> _Task objective_
From the first line to the last, restate the data exactly, leaving out the images.
──────
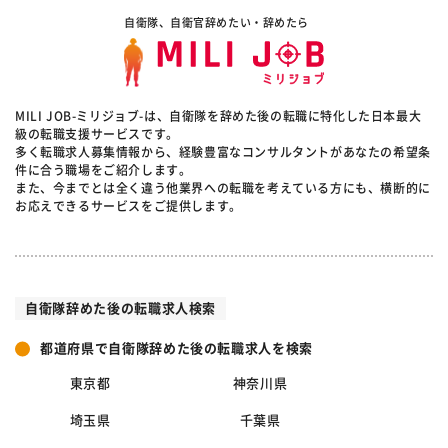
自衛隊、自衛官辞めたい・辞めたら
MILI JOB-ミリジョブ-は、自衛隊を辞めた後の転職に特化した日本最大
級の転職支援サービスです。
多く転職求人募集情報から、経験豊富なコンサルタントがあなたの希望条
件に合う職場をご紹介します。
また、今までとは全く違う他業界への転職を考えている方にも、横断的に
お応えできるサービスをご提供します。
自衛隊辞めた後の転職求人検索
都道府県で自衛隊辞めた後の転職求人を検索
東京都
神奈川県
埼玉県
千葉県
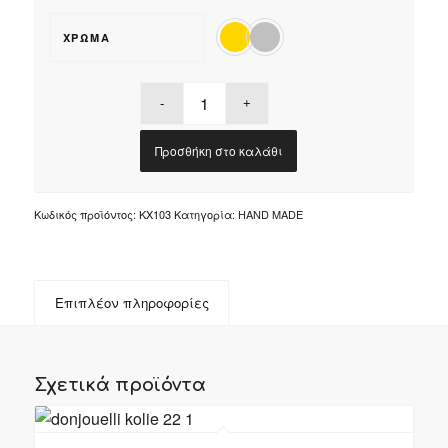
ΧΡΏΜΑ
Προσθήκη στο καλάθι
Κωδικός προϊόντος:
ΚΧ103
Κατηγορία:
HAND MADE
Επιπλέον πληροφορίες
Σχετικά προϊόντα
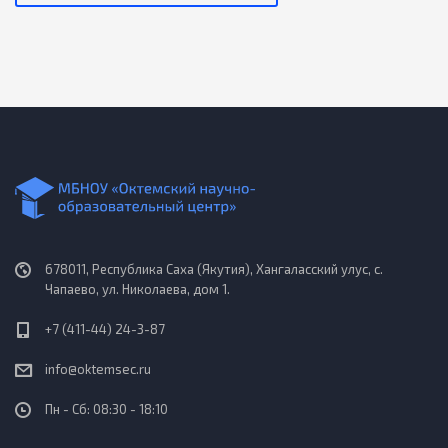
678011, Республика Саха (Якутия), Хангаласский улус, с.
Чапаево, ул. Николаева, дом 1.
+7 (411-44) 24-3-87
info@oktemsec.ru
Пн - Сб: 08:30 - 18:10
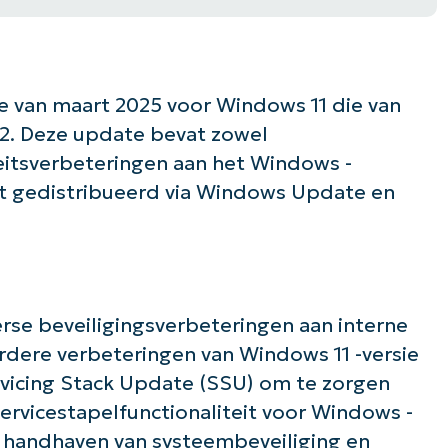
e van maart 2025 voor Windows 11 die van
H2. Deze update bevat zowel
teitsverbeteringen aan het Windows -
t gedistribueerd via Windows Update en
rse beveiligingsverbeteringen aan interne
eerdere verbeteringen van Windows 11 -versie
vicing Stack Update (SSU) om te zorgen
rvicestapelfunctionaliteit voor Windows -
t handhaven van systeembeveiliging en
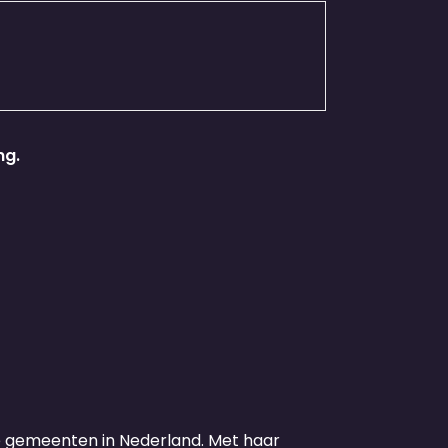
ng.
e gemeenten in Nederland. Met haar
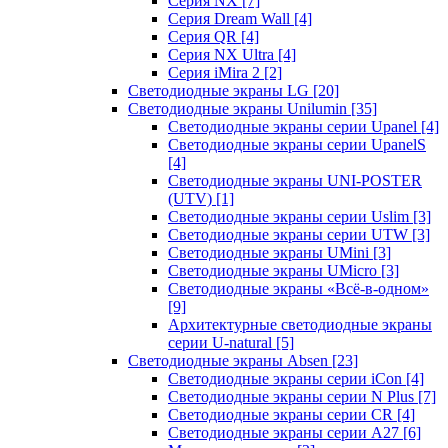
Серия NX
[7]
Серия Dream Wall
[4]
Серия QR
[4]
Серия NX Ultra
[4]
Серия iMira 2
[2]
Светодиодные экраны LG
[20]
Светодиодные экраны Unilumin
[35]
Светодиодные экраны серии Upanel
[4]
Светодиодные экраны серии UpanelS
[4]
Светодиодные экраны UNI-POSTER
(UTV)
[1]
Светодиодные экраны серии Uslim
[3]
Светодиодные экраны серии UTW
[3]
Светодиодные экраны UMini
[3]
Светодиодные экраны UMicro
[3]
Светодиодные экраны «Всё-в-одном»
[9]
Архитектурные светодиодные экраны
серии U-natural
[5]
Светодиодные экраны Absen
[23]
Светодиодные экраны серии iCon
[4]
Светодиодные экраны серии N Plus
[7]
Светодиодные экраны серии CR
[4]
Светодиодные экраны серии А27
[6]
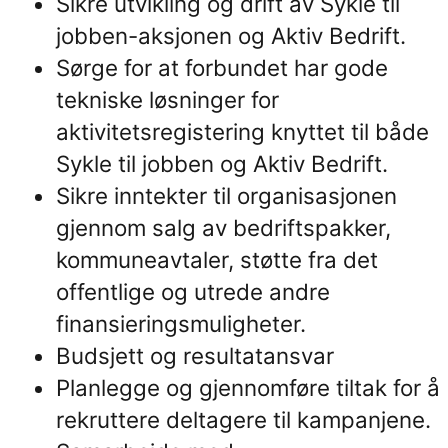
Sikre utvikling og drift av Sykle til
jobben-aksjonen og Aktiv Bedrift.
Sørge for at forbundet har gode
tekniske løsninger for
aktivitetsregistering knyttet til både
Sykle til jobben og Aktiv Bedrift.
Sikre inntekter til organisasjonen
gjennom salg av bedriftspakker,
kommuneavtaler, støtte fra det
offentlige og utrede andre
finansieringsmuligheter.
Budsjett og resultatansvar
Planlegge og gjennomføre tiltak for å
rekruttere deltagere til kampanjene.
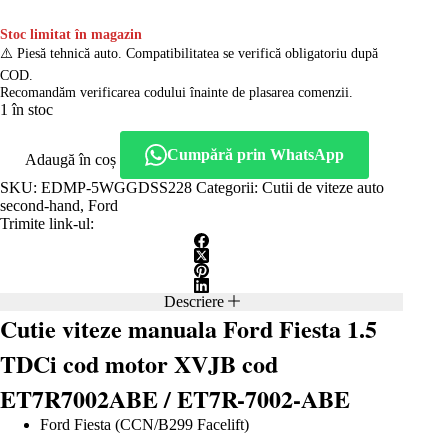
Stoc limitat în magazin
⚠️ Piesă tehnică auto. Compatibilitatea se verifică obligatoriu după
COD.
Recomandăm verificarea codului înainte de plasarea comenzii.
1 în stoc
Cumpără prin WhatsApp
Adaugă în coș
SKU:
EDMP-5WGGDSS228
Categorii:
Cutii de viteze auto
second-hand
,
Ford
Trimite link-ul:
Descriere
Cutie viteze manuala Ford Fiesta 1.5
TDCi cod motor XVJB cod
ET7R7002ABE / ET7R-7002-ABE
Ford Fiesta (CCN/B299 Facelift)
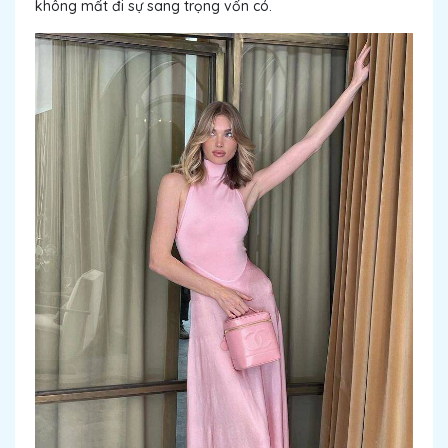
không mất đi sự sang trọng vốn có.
──────
> _Written solution_
自衛隊、自衛官辞めたい・辞めたら
MILI JOB-ミリジョブ-は、自衛隊を辞めた後の転職に特化した日本最大
級の転職支援サービスです。
多く転職求人募集情報から、経験豊富なコンサルタントがあなたの希望条
件に合う職場をご紹介します。
また、今までとは全く違う他業界への転職を考えている方にも、横断的に
お応えできるサービスをご提供します。
自衛隊辞めた後の転職求人検索
都道府県で自衛隊辞めた後の転職求人を検索
東京都
神奈川県
埼玉県
千葉県
ΧΡΏΜΑ
Προσθήκη στο καλάθι
Κωδικός προϊόντος:
ΚΧ103
Κατηγορία:
HAND MADE
Επιπλέον πληροφορίες
Σχετικά προϊόντα
678011, Республика Саха (Якутия), Хангаласский улус, с.
Чапаево, ул. Николаева, дом 1.
+7 (411-44) 24-3-87
info@oktemsec.ru
Пн - Сб: 08:30 - 18:10
e van maart 2025 voor Windows 11 die van
H2. Deze update bevat zowel
teitsverbeteringen aan het Windows -
t gedistribueerd via Windows Update en
rse beveiligingsverbeteringen aan interne
eerdere verbeteringen van Windows 11 -versie
vicing Stack Update (SSU) om te zorgen
rvicestapelfunctionaliteit voor Windows -
t handhaven van systeembeveiliging en
ng.
e gemeenten in Nederland. Met haar
Серия NX
[7]
Серия Dream Wall
[4]
Серия QR
[4]
Серия NX Ultra
[4]
Серия iMira 2
[2]
Светодиодные экраны LG
[20]
Светодиодные экраны Unilumin
[35]
Светодиодные экраны серии Upanel
[4]
Светодиодные экраны серии UpanelS
[4]
Светодиодные экраны UNI-POSTER
(UTV)
[1]
Светодиодные экраны серии Uslim
[3]
Светодиодные экраны серии UTW
[3]
Светодиодные экраны UMini
[3]
Светодиодные экраны UMicro
[3]
Светодиодные экраны «Всё-в-одном»
[9]
Архитектурные светодиодные экраны
серии U-natural
[5]
Светодиодные экраны Absen
[23]
Светодиодные экраны серии iCon
[4]
Светодиодные экраны серии N Plus
[7]
Светодиодные экраны серии CR
[4]
Светодиодные экраны серии А27
[6]
Sikre utvikling og drift av Sykle til
jobben-aksjonen og Aktiv Bedrift.
Sørge for at forbundet har gode
tekniske løsninger for
aktivitetsregistering knyttet til både
Sykle til jobben og Aktiv Bedrift.
Sikre inntekter til organisasjonen
gjennom salg av bedriftspakker,
kommuneavtaler, støtte fra det
offentlige og utrede andre
finansieringsmuligheter.
Budsjett og resultatansvar
Planlegge og gjennomføre tiltak for å
rekruttere deltagere til kampanjene.
Stoc limitat în magazin
⚠️ Piesă tehnică auto. Compatibilitatea se verifică obligatoriu după
COD.
Recomandăm verificarea codului înainte de plasarea comenzii.
1 în stoc
Cumpără prin WhatsApp
Adaugă în coș
SKU:
EDMP-5WGGDSS228
Categorii:
Cutii de viteze auto
second-hand
,
Ford
Trimite link-ul:
Descriere
Cutie viteze manuala Ford Fiesta 1.5
TDCi cod motor XVJB cod
ET7R7002ABE / ET7R-7002-ABE
Ford Fiesta (CCN/B299 Facelift)
không mất đi sự sang trọng vốn có.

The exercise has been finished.